Reproducibility is a major advantage of command-line interfaces, but what does it mean in practice? We define it as follows: “A process in which the same results can be generated by others using publicly accessible code.”This may sound simple and easy to achieve (which it is if you carefully maintain your R code in script files), but has profound implications for teaching and the scientific process (Pebesma, Nüst, and Bivand 2012).
Geocomputation is a young term, dating back to the first conference on the subject in 1996.1 What distinguished geocomputation from the (at the time) commonly used term ‘quantitative geography’, its early advocates proposed, was its emphasis on “creative and experimental” applications (Longley et al. 1998) and the development of new tools and methods (Openshaw and Abrahart 2000): “GeoComputation is about using the various different types of geodata and about developing relevant geo-tools within the overall context of a ‘scientific’ approach.” This book aims to go beyond teaching methods and code; by the end of it you should be able to use your geocomputational skills, to do “practical work that is beneficial or useful” (Openshaw and Abrahart 2000).

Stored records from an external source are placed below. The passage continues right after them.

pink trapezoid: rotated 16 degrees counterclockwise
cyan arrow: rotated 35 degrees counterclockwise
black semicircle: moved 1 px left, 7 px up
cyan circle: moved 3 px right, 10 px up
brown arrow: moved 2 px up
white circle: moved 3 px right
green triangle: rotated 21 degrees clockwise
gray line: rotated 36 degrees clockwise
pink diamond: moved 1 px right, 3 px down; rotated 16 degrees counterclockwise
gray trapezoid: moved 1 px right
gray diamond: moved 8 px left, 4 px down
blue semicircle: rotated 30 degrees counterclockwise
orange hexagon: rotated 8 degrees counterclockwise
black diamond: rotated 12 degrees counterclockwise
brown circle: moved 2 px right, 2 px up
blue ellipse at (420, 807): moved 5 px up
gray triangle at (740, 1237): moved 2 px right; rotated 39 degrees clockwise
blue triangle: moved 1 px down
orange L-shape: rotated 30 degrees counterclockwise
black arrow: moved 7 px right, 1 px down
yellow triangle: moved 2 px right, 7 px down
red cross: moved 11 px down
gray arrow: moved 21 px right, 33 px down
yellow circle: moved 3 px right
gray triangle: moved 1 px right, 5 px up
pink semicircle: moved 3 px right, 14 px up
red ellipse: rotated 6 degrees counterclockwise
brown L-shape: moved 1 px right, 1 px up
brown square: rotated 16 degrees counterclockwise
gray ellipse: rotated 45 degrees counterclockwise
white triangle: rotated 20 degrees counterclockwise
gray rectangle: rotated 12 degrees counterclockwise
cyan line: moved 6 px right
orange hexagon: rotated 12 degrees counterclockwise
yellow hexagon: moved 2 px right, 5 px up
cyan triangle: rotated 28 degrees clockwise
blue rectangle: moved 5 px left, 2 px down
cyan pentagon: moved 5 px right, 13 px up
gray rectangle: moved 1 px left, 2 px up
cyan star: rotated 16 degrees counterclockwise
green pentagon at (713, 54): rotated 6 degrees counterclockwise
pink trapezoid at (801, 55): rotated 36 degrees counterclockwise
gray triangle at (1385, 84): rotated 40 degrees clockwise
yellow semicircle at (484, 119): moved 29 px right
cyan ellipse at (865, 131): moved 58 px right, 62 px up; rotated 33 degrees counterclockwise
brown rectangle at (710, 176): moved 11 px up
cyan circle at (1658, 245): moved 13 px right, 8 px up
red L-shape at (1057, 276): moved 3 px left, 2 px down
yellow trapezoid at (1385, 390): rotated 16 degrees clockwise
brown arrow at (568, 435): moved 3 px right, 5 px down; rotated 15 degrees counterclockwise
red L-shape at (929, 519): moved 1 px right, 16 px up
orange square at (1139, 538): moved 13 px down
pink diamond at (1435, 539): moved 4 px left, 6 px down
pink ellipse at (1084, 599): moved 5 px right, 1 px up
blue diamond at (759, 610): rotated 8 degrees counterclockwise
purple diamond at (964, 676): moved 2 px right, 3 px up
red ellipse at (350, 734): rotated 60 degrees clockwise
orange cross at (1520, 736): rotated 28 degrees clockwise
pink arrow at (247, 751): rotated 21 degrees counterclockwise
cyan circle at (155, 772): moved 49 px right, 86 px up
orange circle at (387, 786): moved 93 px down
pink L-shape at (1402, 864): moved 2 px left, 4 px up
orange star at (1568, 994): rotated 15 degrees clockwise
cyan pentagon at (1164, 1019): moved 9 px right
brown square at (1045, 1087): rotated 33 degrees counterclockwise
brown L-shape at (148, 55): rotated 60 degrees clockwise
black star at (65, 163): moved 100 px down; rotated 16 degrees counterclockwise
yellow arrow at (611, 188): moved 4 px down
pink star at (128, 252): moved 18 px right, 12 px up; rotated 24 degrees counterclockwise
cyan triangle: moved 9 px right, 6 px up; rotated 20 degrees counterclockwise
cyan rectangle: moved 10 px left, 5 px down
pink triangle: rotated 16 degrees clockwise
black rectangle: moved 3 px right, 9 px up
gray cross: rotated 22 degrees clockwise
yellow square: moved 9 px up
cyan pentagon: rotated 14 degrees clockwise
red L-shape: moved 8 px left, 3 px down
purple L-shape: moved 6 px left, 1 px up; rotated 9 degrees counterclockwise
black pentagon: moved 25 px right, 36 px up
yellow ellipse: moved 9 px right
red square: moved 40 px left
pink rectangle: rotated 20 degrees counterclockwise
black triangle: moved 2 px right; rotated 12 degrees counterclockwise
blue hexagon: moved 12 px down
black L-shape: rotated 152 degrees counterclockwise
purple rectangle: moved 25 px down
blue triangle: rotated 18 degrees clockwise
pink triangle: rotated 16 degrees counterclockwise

Our approach differs from early adopters such as Stan Openshaw, however, in its emphasis on reproducibility and collaboration. At the turn of the 21st Century, it was unrealistic to expect readers to be able to reproduce code examples, due to barriers preventing access to the necessary hardware, software and data. Fast-forward two decades and things have progressed rapidly. Anyone with access to a laptop with sufficient RAM (at least 8 GB recommended) can install and run software for geocomputation, and reproduce the contents of this book. Financial and hardware barriers to geocomputation that existed in 1990s and early 2000s, when high-performance computers were too expensive for most people, have been removed.2 Geocomputation is also more accessible because publicly accessible datasets are more widely available than ever before, as we will see in Chapter 8. Unlike early works in the field, all the work presented in this book is reproducible using code and example data supplied alongside the book, in R packages such as spData, the installation of which is covered in Chapter 2.
Geocomputation is closely related to other terms including: Geographic Information Science (GIScience); Geomatics; Geoinformatics; Spatial Information Science; Geoinformation Engineering (Longley 2015); and Geographic Data Science (GDS). Each term shares an emphasis on a ‘scientific’ (implying reproducible and falsifiable) approach influenced by GIS, although their origins and main fields of application differ. GDS, for example, emphasizes ‘data science’ skills and large datasets, while Geoinformatics tends to focus on data structures. But the overlaps between the terms are larger than the differences between them and we use geocomputation as a rough synonym encapsulating all of them: they all seek to use geographic data for applied scientific work. Unlike early users of the term, however, we do not seek to imply that there is any cohesive academic field called ‘Geocomputation’ (or ‘GeoComputation’ as Stan Openshaw called it). Instead, we define the term as follows: working with geographic data in a computational way, focusing on code, reproducibility and modularity.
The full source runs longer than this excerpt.